Tahun ini, seminggu sebelum ulangtahun, gue lagi bosan2nya sama…hidup gue disini. Worst-lah. At that time, i’m losing my mojo (not in a sexual way, tho!?). Gue gak nyanyi2, gue gak masak, gue gak nyuci, gue gak ngurus rumah, gue nggak menggambar, foto2, mendengarkan musik, baca buku… gue gak melakukan hal-hal biasa yang gue lakukan. Gue bosan ajah. Kayaknya setiap hari yang gue jalani saat itu, gue cuma melek pas pagi, menemukan kalo gue bosan & kemudian menunggu waktu sampe gue merem lagi. Parahnya, insomnia gue kumat pula. Gak lama kemudian, badan gue juga jadi sakit2 (plus seminggu sblmnya, i got a very-very-very painful period).

Then, dua hari yg lalu saat jalan2 di Mall Bukit Jambul, gue & Baim singgah di toko DVD bajakan 😛 Iya, beli DVD bajakan karena gue lagi bosen, butuh hiburan & pengen nonton sesuatu yang “beda”. Saat menyusuri rak DVD-case, jari & mata gue tertumbuk pada film ini :

The Bucket List.

Kalo mau jujur, nama Morgan Freeman & Jack Nicholson menjadi alasan kenapa gue memilih untuk beli DVD ini. Sebelumnya gue nggak pernah baca review ttg film ini, gak pernah pula mendengar judulnya.

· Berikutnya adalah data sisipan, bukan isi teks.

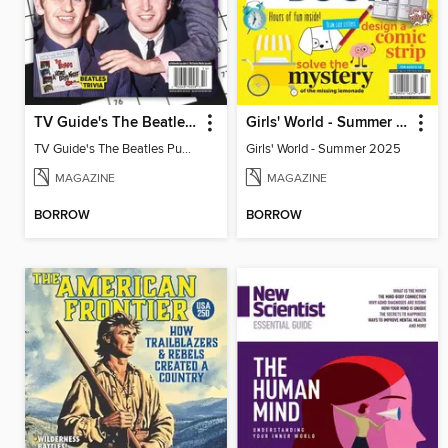
TV Guide's The Beatles Puzzler
Girls' World - Summer 2025
TV Guide's The Beatles Puzzler
Girls' World - Summer 2025
MAGAZINE
MAGAZINE
BORROW
BORROW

Sampai di rumah, gue & Baim langsung menonton film ini. Dan…

…97 menit kemudian, pas filmnya abis, gue bengong. Speechless.

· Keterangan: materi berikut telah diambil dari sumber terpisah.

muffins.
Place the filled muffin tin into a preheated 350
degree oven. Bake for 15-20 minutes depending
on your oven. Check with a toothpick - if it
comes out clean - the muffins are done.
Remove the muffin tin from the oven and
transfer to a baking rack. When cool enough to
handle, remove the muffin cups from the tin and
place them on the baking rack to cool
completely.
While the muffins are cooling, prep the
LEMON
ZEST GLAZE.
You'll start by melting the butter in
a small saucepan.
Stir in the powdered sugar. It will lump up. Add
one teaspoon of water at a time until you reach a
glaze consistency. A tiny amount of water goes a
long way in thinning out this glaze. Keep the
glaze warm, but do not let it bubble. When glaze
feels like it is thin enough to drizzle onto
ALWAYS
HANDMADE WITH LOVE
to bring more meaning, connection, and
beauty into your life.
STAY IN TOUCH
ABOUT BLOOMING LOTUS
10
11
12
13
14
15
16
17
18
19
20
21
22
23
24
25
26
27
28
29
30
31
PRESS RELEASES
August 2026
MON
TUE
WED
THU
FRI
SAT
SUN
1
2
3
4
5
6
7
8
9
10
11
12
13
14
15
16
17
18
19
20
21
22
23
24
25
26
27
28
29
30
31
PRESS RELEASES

GILAK, ni film bagus banget !! It’s such a beautiful movie, dialog-dialognya cerdas & “dalem” dengan lelucon cynical disana-sini, apalagi akting pemain-pemainnya (ha-looo, Jack Nicholson & Morgan Freeman gitu loh). Cerita film ini termasuk dalam jenis cerita-penggugah-jiwa & membuat penontonnya berpikir lagi akan kehidupan yang dijalaninya. Well, memang termasuk film serius sih, tapi bagi gue… pesan yang disampaikan dalam film besutan sutradara peraih oscar Rob Reiner ini menjadi salah satu “life-altering experience” bagi gue.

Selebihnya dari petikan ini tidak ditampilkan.